ENTRIES PROVIDED:
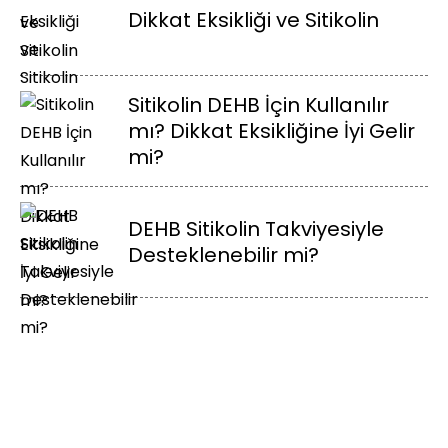
Dikkat Eksikliği ve Sitikolin
Sitikolin DEHB İçin Kullanılır
mı? Dikkat Eksikliğine İyi Gelir
mi?
DEHB Sitikolin Takviyesiyle
Desteklenebilir mi?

AIM OF THE EXERCISE:
Each line from the one containing "mı? Dikkat Eksikliğine İyi Gelir" to the end of the listing above must be printed exactly, and no other line may appear.

ANSWER BOX:
mı? Dikkat Eksikliğine İyi Gelir
mi?
DEHB Sitikolin Takviyesiyle
Desteklenebilir mi?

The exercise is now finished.